On the likelihood of recent record warmth

by Judith Curry
[O]ur results suggest that the recent record temperature years are are roughly 600 to 130,000 times more likely to have occurred under conditions of anthropogenic than in its absence.  – Mann et al.

Recently published in Nature [link; full paper available]:
The Likelihood of Recent Record Warmth
M.E. Mann, S. Rahmstorf, B.A. Steinman, M. Tingley, and S.K. Miller
Abstract. 2014 was nominally the warmest year on record for both the globe and northern hemisphere based on historical records spanning the past one and a half centuries1,2. It was the latest in a recent run of record temperatures spanning the past decade and a half. Press accounts reported odds as low as one-in-650 million that the observed run of global temperature records would be expected to occur in the absence of human-caused global warming. Press reports notwithstanding, the question of how likely observed temperature records may have have been both with and without human influence is interesting in its own right. Here we attempt to address that question using a semi-empirical approach that combines the latest (CMIP53) climate model simulations with observations of global and hemispheric mean temperature. We find that individual record years and the observed runs of record-setting temperatures were extremely unlikely to have occurred in the absence of human-caused climate change, though not nearly as unlikely as press reports have suggested. These same record temperatures were, by contrast, quite likely to have occurred in the presence of anthropogenic climate forcing.

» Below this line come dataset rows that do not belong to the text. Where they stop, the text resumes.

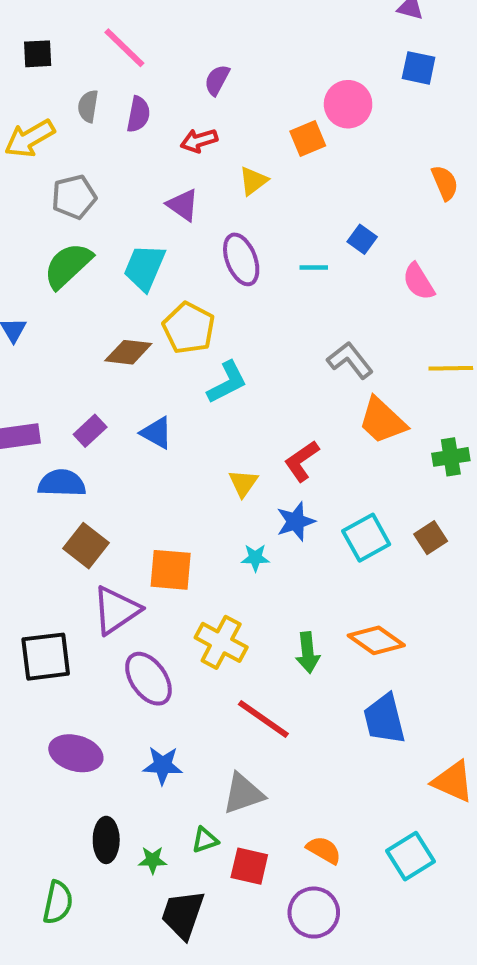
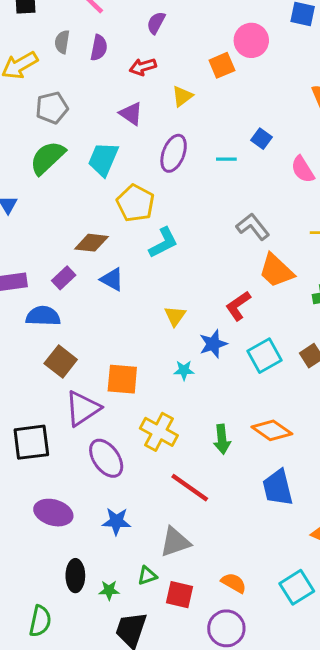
purple ellipse: (241, 259) -> (174, 153), turned 42
brown diamond: (128, 352) -> (91, 243), moved
red L-shape: (302, 461) -> (238, 306), moved

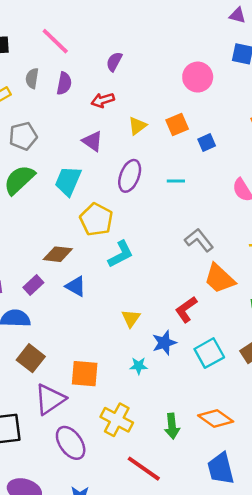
orange square: (222, 65) -> (177, 125), moved
blue square: (262, 139) -> (207, 142), moved, turned 30

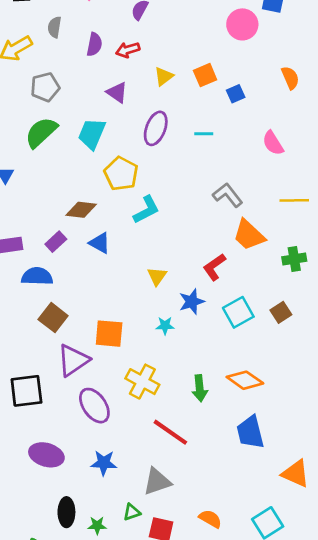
pink circle: (198, 77) -> (242, 24), moved
purple semicircle: (64, 83) -> (94, 44), moved

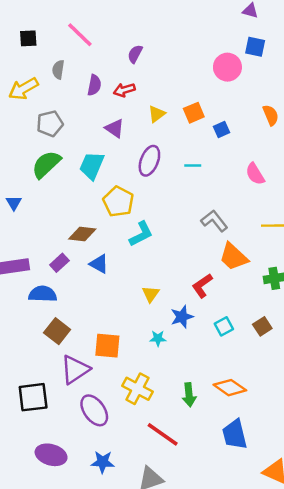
cyan square: (238, 312) -> (224, 326), size x0.7

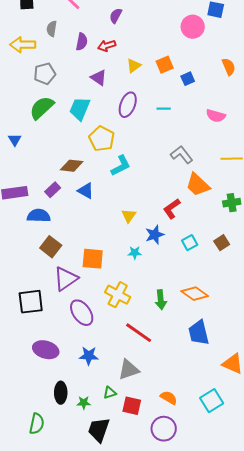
yellow arrow: (23, 89) -> (23, 45), turned 30
pink semicircle: (255, 174) -> (216, 116), turned -42

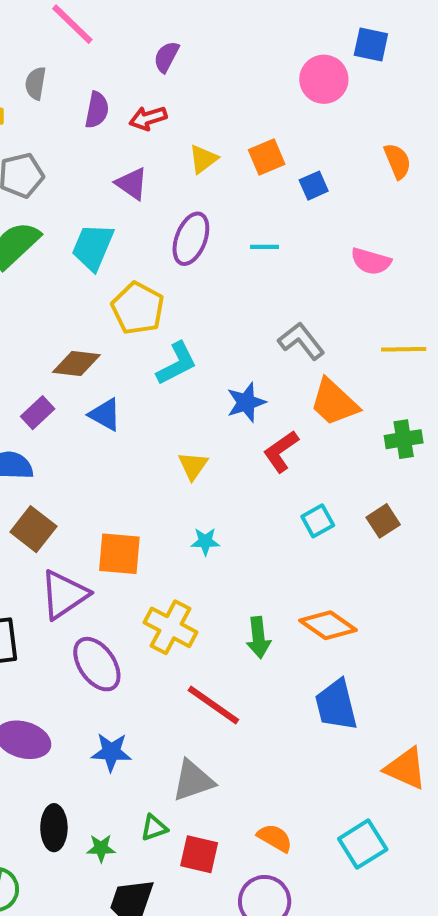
blue star: (155, 235) -> (246, 402), moved

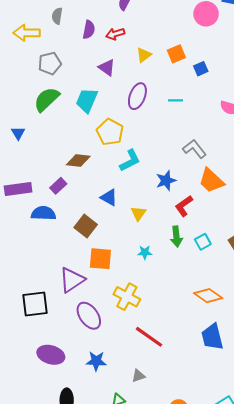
blue triangle: (105, 415) -> (109, 197), moved
brown square: (33, 529) -> (86, 226), moved
green arrow: (258, 638) -> (176, 237), moved
gray triangle: (193, 781) -> (138, 376), size x0.6

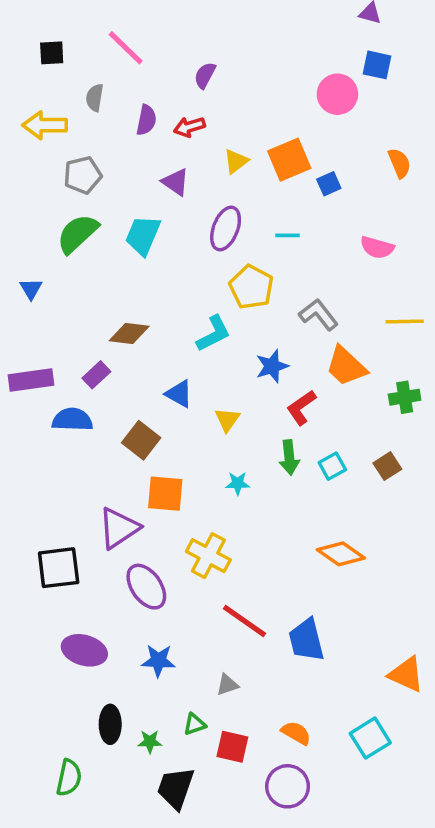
orange square: (176, 54) -> (289, 160), size x1.4
yellow pentagon: (110, 132) -> (251, 287), moved
blue trapezoid: (212, 337) -> (306, 640), moved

The paper is getting some media attention, here are two articles showing the range:

JC comments
My comments were solicited for the Examiner article, here is what I sent the reporter:
The analysis of Mann et al. glosses over 3 major disputes in climate research:
i) Errors and uncertainty in the temperature record, and reconciling the surface temperature record (which shows some warming in the recent decades) against the global satellite record (which shows essentially no warming for the past 18 years).

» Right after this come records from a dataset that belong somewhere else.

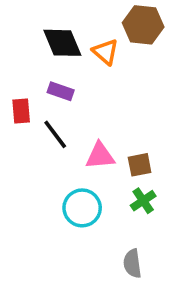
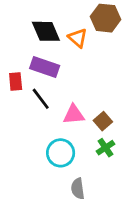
purple rectangle: (61, 91) -> (45, 67), size x1.5
brown square: (140, 165) -> (103, 121), turned -30
gray semicircle: (132, 264) -> (78, 189), moved

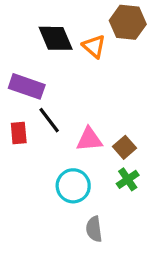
purple rectangle: (45, 67) -> (27, 86), moved
red rectangle: (16, 82) -> (19, 133), moved

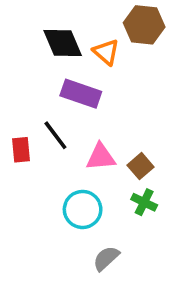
purple rectangle: (27, 86) -> (81, 94), moved
green cross: (128, 179) -> (144, 202), turned -30
gray semicircle: (94, 229) -> (106, 258), turned 55

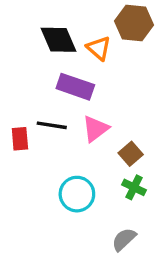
black line: (55, 135) -> (52, 125), turned -44
pink triangle: (101, 157) -> (95, 129), moved, turned -32
gray semicircle: (106, 258) -> (124, 239), moved

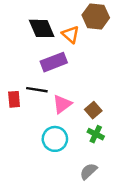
purple rectangle: (75, 87) -> (54, 62), turned -40
pink triangle: (95, 129) -> (62, 104), moved

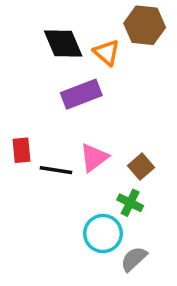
black line: (37, 90) -> (56, 170), moved
green cross: (96, 134) -> (130, 203), moved
cyan circle: (55, 139) -> (103, 234), moved

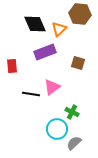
orange triangle: (107, 52) -> (59, 29), turned 35
red rectangle: (22, 150) -> (12, 66), moved
brown square: (141, 167) -> (78, 63), moved, turned -32

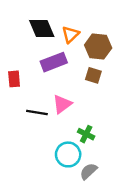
brown hexagon: (80, 14) -> (98, 47), moved

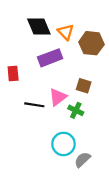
orange triangle: (70, 35) -> (66, 32), turned -30
brown square: (93, 75) -> (84, 86), moved
green cross: (86, 134) -> (76, 110), moved

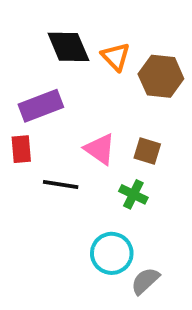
purple rectangle: (50, 58) -> (41, 106), moved
red rectangle: (13, 73) -> (21, 149), moved
pink triangle: (58, 97) -> (100, 149), moved, turned -48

ii) Climate models that are running significantly too hot. For the past decade, global average surface temperatures have been at the bottom of the envelope of climate model simulations. [link]  Even the very warm year 2015 (anomalously warm owing to a very strong El Nino) is cooler than the multi-model ensemble mean prediction.
iii) How to separate out human-caused climate variability from natural climate variability remains a challenging and unsolved problem. Mann et al. use the method of Steinmann et al. to infer the forced variability (e.g. CO2, solar, volcanoes), calculating the internal variability (e.g. from ocean circulations) as a residual. In effect, the multi-model ensemble used by Steinmann et al. assume that all of the recent warming is forced by CO2I and my colleagues, led by Sergey Kravtsov, recently published a paper in Science [link; see also this blog post] arguing that the method of Steinman et al. is flawed, resulting in a substantial underestimate of the internal variability from large scale, multi-decadal ocean oscillations.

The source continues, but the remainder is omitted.